Thursday, October 25, 2012

I know what I'm doing, and today I know why

I remember the first time I loped. I was on old Buddy, on a longe line. I turned my right foot out, laid it on him and made a kissing sound.

Then I hoped for the best.

It was several years before I understood what I was looking for, physically, and 
could adjust my hands, seat, and legs in order to get the horse to lope. It took even longer to understand why all my adjustments worked.

That is the way much of my riding has gone. Niki or Tina tells me to do something. I do it. I get results. I don't know why. Lately, Niki has been explaining, both before AND after, why she is telling me to do things. Sometimes she quizzes me.

Sometimes I pass.

For awhile now, she's been having me use my inside leg to bend my horse. At first, this felt contrary to what I had been taught. Horses yield to pressure. If you press on their side, they will move away from the pressure. Press them on the left, they will move to the right. In theory, you shouldn't press them with your right leg and expect them to move MORE right, apparently unless you're trying to bend them right instead of trying to push them left.

I know. I didn't get it, either.

Nevertheless, I did as Niki told me. I put my left leg on Snoopy and hoped for the best. Probably a good 75% of the time, he bended around my left leg and went left. The other 25% of the time, well, we went everywhere else, or I ended up tugging at his face to re-route him.

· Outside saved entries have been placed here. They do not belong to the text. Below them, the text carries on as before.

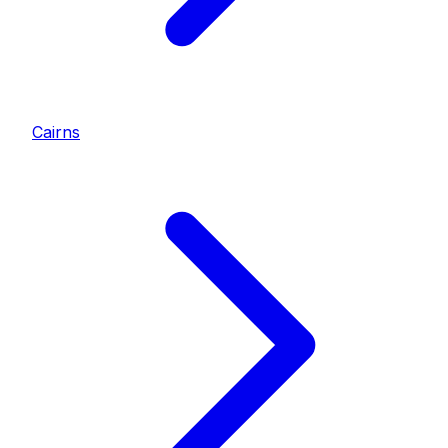
Cairns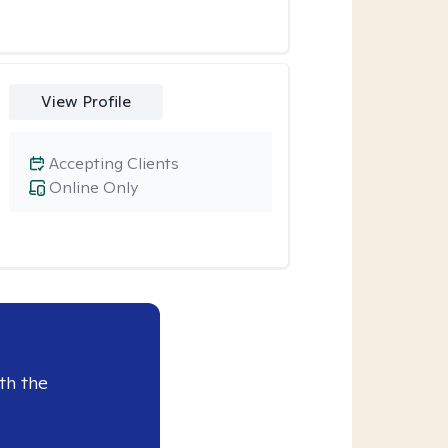
View Profile
Accepting Clients
Online Only
th the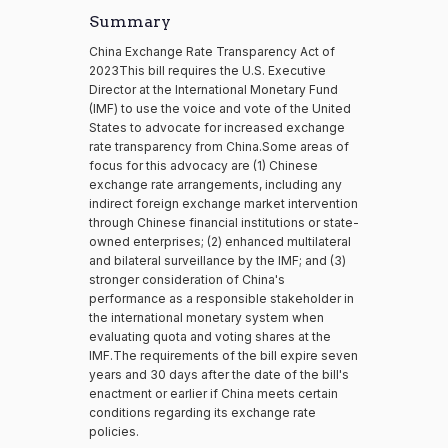
Summary
China Exchange Rate Transparency Act of
2023This bill requires the U.S. Executive
Director at the International Monetary Fund
(IMF) to use the voice and vote of the United
States to advocate for increased exchange
rate transparency from China.Some areas of
focus for this advocacy are (1) Chinese
exchange rate arrangements, including any
indirect foreign exchange market intervention
through Chinese financial institutions or state-
owned enterprises; (2) enhanced multilateral
and bilateral surveillance by the IMF; and (3)
stronger consideration of China's
performance as a responsible stakeholder in
the international monetary system when
evaluating quota and voting shares at the
IMF.The requirements of the bill expire seven
years and 30 days after the date of the bill's
enactment or earlier if China meets certain
conditions regarding its exchange rate
policies.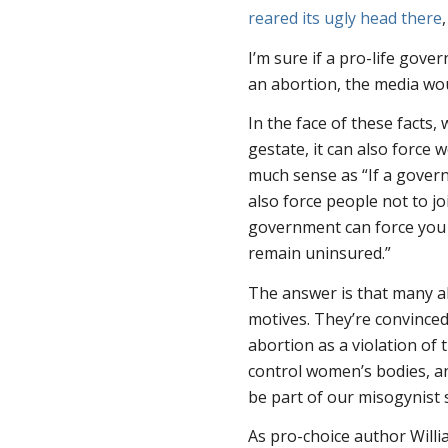
reared its ugly head there
I’m sure if a pro-life gov
an abortion, the media wou
In the face of these facts
gestate, it can also force
much sense as “If a govern
also force people
not
to j
government can force you t
remain uninsured.”
The answer is that many a
motives. They’re convinced
abortion as a violation of t
control women’s bodies, an
be part of our misogynist
As pro-choice author Willi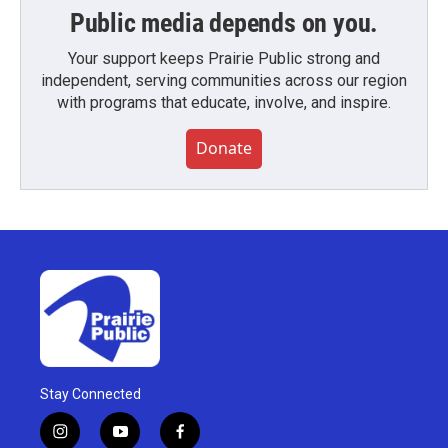
Public media depends on you.
Your support keeps Prairie Public strong and
independent, serving communities across our region
with programs that educate, involve, and inspire.
Donate
Stay Connected
i
y
f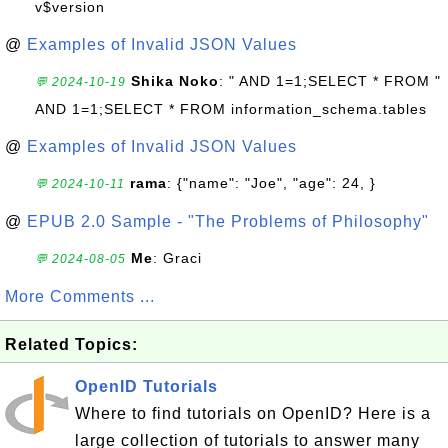
v$version
@
Examples of Invalid JSON Values
Shika Noko
: " AND 1=1;SELECT * FROM "
💬 2024-10-19
AND 1=1;SELECT * FROM information_schema.tables
@
Examples of Invalid JSON Values
rama
: {"name": "Joe", "age": 24, }
💬 2024-10-11
@
EPUB 2.0 Sample - "The Problems of Philosophy"
Me
: Graci
💬 2024-08-05
More Comments ...
Related Topics:
OpenID Tutorials
Where to find tutorials on OpenID? Here is a
large collection of tutorials to answer many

Last night (after months of doing this, I might add), it finally dawned on me what Niki was asking me to do and why it worked. Today when I rode Snoopy, I sat to my right and pushed my right leg into him, visualizing less of a bending action and more of a break at his midsection. He turned immediately right.

I tried the same to the left, and he turned left. We did not have our usual argument about where he was going. I did not have to tug him across to steer him. We trotted poles left, right, left, right, right, left, mostly with my legs and seat telling him what to do.

In the afterglow of such a good lesson, I thought about my epiphany. It applied to so much of my life. I've done what others told me, without knowing why. I always just hope for the best.

From now on, I'm going to put more effort into understanding why I'm doing things, instead of accepting direction without argument.